▸ TASK DIRECTIONS
Each line from the one that contains "visible, long-term, and" to the end of the entries must be copied word for word, and only those lines.

--- INFORMATION GIVEN Enclosed Below ---

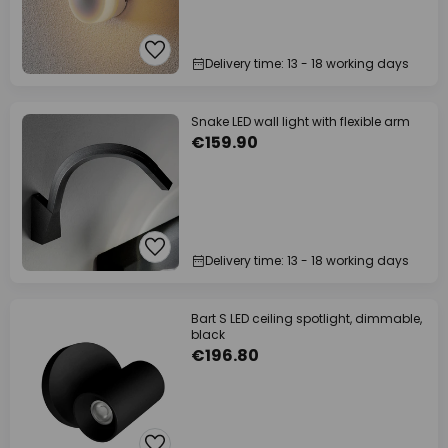
Delivery time: 13 - 18 working days
Snake LED wall light with flexible arm
€159.90
Delivery time: 13 - 18 working days
Bart S LED ceiling spotlight, dimmable,
black
€196.80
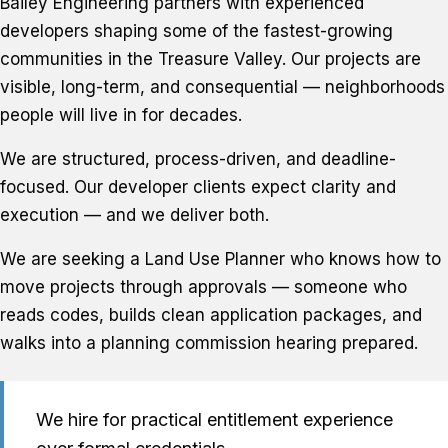
Bailey Engineering partners with experienced
developers shaping some of the fastest-growing
communities in the Treasure Valley. Our projects are
visible, long-term, and consequential — neighborhoods
people will live in for decades.
We are structured, process-driven, and deadline-
focused. Our developer clients expect clarity and
execution — and we deliver both.
We are seeking a Land Use Planner who knows how to
move projects through approvals — someone who
reads codes, builds clean application packages, and
walks into a planning commission hearing prepared.
We hire for practical entitlement experience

--- End of Enclosed INFORMATION GIVEN ---

▸ ANSWER TO THIS TASK
visible, long-term, and consequential — neighborhoods
people will live in for decades.
We are structured, process-driven, and deadline-
focused. Our developer clients expect clarity and
execution — and we deliver both.
We are seeking a Land Use Planner who knows how to
move projects through approvals — someone who
reads codes, builds clean application packages, and
walks into a planning commission hearing prepared.
We hire for practical entitlement experience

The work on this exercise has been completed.